The Phillies used four home runs to score eight of their runs Sunday night. Jayson Werth also deflected some of the criticism that he's faced during the postseason with a two-run shot and even pitcher Joe Blanton chipped in with a solo home run, the first of his career.
"As far as the batting goes, I just close my eyes and swing hard in case I make contact, that's really the only thing I can say," said Blanton after the game. Actually replays showed that he wasn't joking; closing his eyes and swinging hard is exactly what he did. When he was asked about actually closing his eyes, Blanton said it took him a while to open them. "I think when I went out
and had to throw the next warm-up pitch in the
next inning," joked Blanton.
On the mound, Joe Blanton was simply nasty. He threw six innings, allowing two solo home runs and striking out seven. Other than that, he just rode the Phillies offense. "Seems like every time I go out and pitch, they're giving me a run early.
And when you get hitting like that and knowing
they're going to produce, it makes you a little more comfortable."

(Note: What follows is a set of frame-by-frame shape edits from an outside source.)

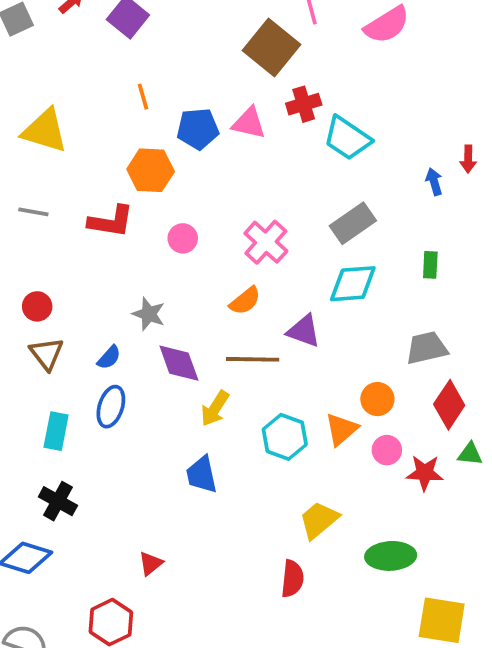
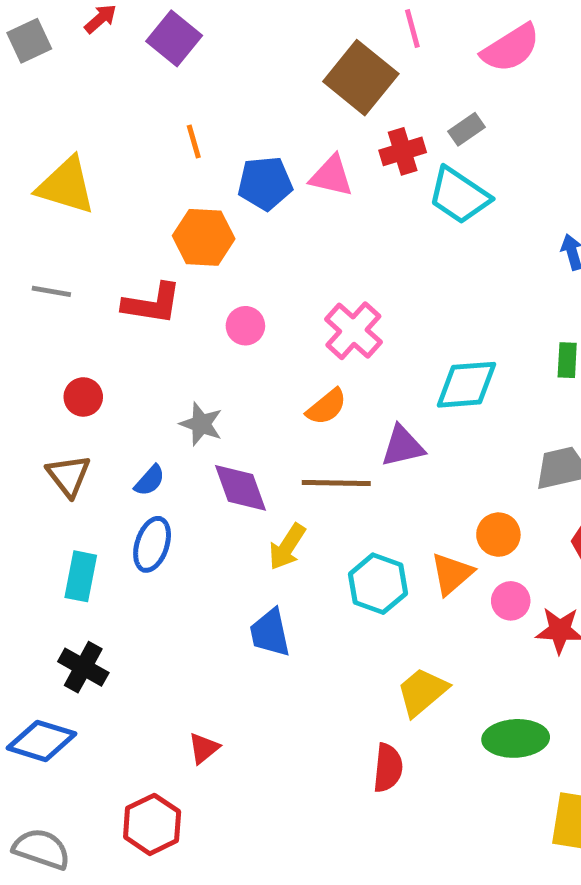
gray rectangle: (353, 223) -> (466, 129), moved, size x0.6
red circle: (37, 306) -> (83, 397), moved
purple triangle: (304, 331) -> (403, 446), turned -33

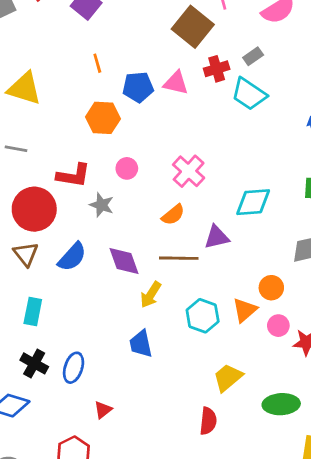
red L-shape: (152, 304) -> (74, 175), moved
red circle: (83, 397) -> (34, 209), size x2.0
gray star: (201, 424) -> (102, 205), moved
blue semicircle: (150, 481) -> (72, 257), size x1.6
blue ellipse: (152, 544) -> (74, 368), moved

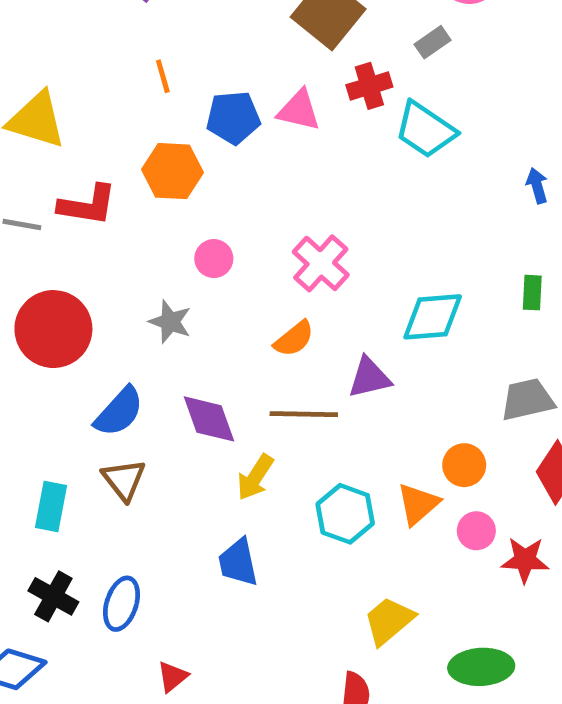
gray rectangle: (253, 56) -> (433, 42), moved
red L-shape: (74, 175) -> (87, 205), moved
brown triangle: (26, 254) -> (124, 480), moved

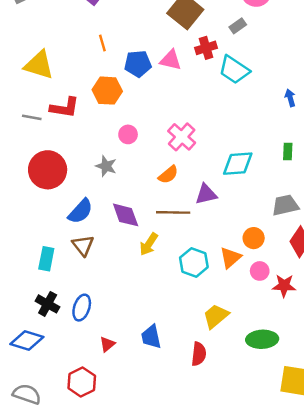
blue trapezoid: (238, 562) -> (151, 337), moved

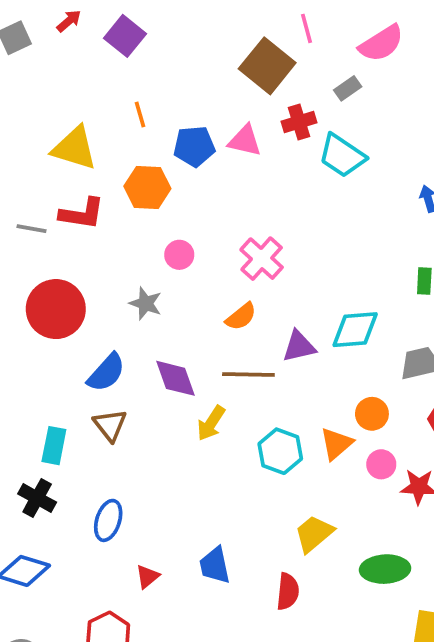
yellow triangle: (39, 65) -> (74, 148), moved
cyan diamond: (238, 164) -> (355, 330), moved
black cross: (48, 304) -> (37, 498), moved

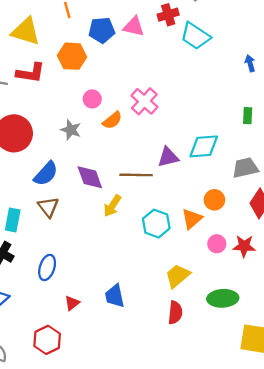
orange semicircle: (241, 317) -> (112, 120), moved
pink circle: (381, 464) -> (217, 244), moved
red semicircle: (288, 592) -> (175, 313), moved

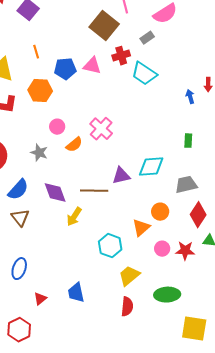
cyan hexagon: (156, 224) -> (110, 246), moved

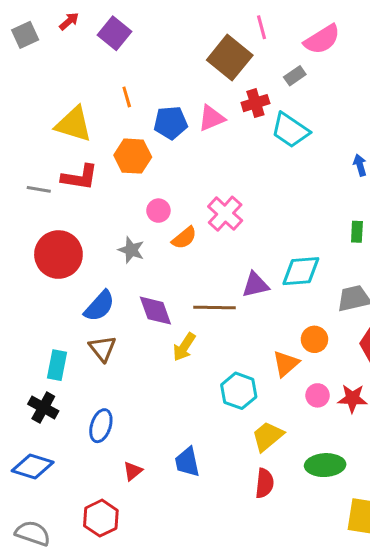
pink triangle: (92, 66) -> (211, 118), turned -36

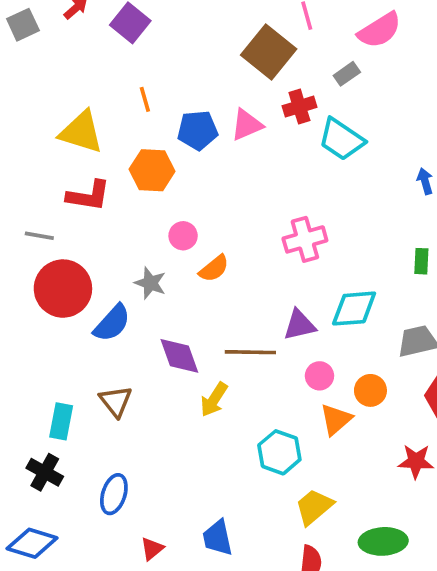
gray line: (39, 189) -> (39, 236), moved
pink cross: (225, 214) -> (305, 239), moved, turned 32
blue semicircle: (99, 306) -> (112, 323), moved
pink circle: (318, 395) -> (319, 376), moved

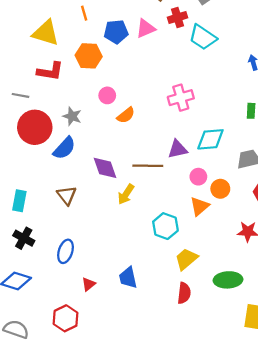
gray star: (150, 283) -> (72, 116), moved
pink circle: (319, 376) -> (198, 177), moved
cyan rectangle: (61, 421) -> (19, 201), moved

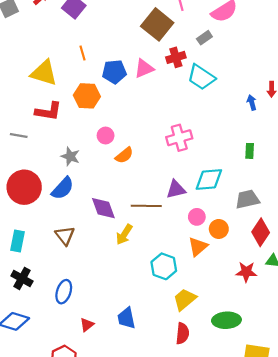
red circle: (35, 127) -> (24, 187), moved

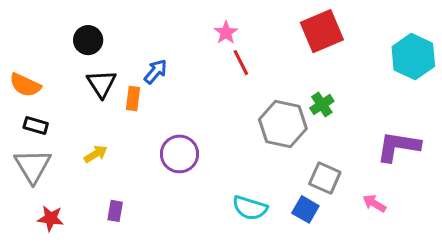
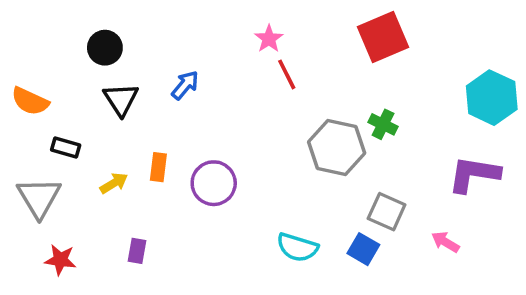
cyan hexagon: (413, 57) -> (492, 98), moved
orange rectangle: (133, 99) -> (158, 167), moved
green cross: (322, 105) -> (383, 124), turned -30
black rectangle: (36, 125) -> (66, 148), moved

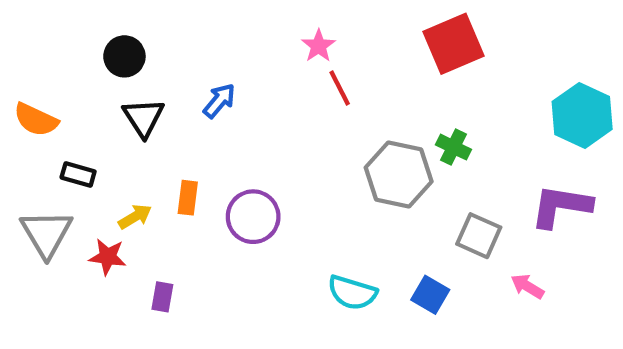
gray square: (387, 212) -> (479, 236), moved
red star: (60, 260) -> (108, 257), moved

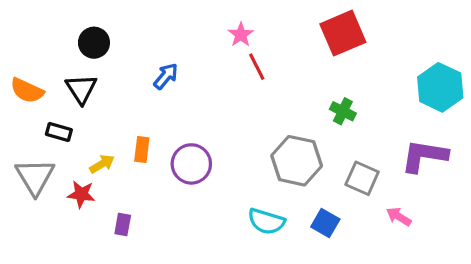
black triangle: (143, 118) -> (81, 89), moved
gray hexagon: (399, 174) -> (297, 161), moved

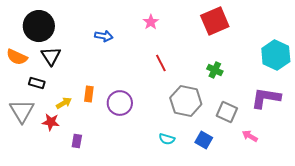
black circle: (94, 43) -> (39, 26), moved, size x1.6
red line: (257, 67) -> (161, 63), moved
blue arrow: (166, 76) -> (104, 36), moved, turned 60
cyan semicircle: (266, 221) -> (167, 139), size x0.7

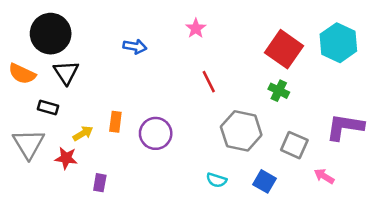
red square: (215, 21) -> (284, 49), moved, turned -32
cyan hexagon: (276, 55) -> (338, 43), moved

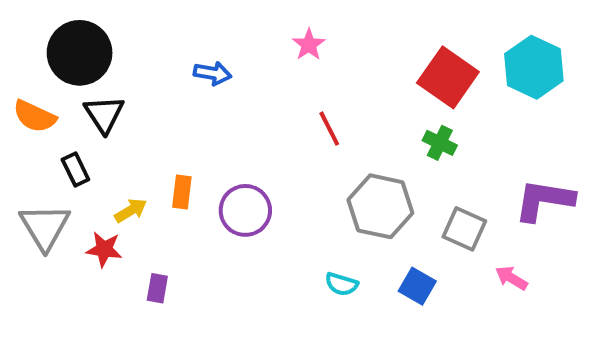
black rectangle: (48, 108) -> (75, 170), turned 48

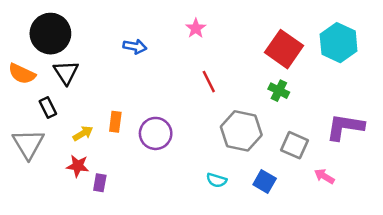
red star: (104, 249) -> (78, 166), moved

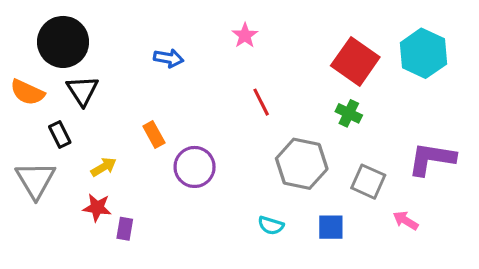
orange rectangle: (115, 122) -> (154, 134), moved, turned -36
blue square: (265, 181) -> (331, 227), turned -30

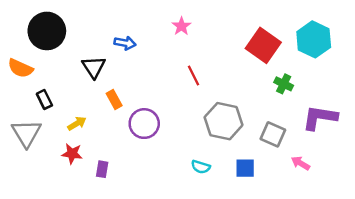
black triangle: (83, 91) -> (94, 67), moved
green cross: (349, 113) -> (284, 84), moved
purple rectangle: (125, 229) -> (102, 169), moved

The Rays thought Blanton was pitching too well and after the second inning, manager Joe Maddon brought a dark spot on Blanton's hat to the attention of home plate umpire Tom Hallion. Maddon was concerned that the spot was from pine tar that Blanton was using to rub on the ball, but the umpires watched him throughout the game and didn't notice anything in his behavior, or on the balls that would indicate an issue. "It was just a request on the part of Maddon to keep an eye on the situation. And Tom [home plate umpire Tom Hallion] said he would. He scrutinized the baseballs. But never had any cause to take it beyond that," explained Mike Port, MLB's vice president of umpiring after the game.
|A close-up of Joe Blanton's hat shows part of the stain that had Rays manager Joe Maddon concerned. Blanton explained that it's the same hat he's worn since coming to the Phillies and the stain in simply a dirt stain.|
(Photo: Jeff Zelevansky/Getty Images)
"They rub the balls up with whatever they rub them up with, and you rub it up and get it on your hand and I'm constantly trying to get moisture, and just touch my hat. It's nothing sticky," said Blanton in explaining the stain. "Anybody can go touch it. It's just basically just dirt from the ball that gets - over time, over so many starts, I don't change my hat, it just gets rubbed on the hat."
Manuel said he wasn't even initially aware of what Maddon was talking to the umpire about and thought it wasn't an issue. "If you look at my hat, see right there, it's got the same kind of stuff he's talking about. That right there is the fact that I haven't changed hats all year," said Manuel.
Cole Hamels, who is 4-0 in the postseason, including a win over the Rays in Game 1, gets the start Monday night and will be opposed by Scott Kazmir. The two matched up in Game 1 at Trop Field, with the Phillies coming out on top.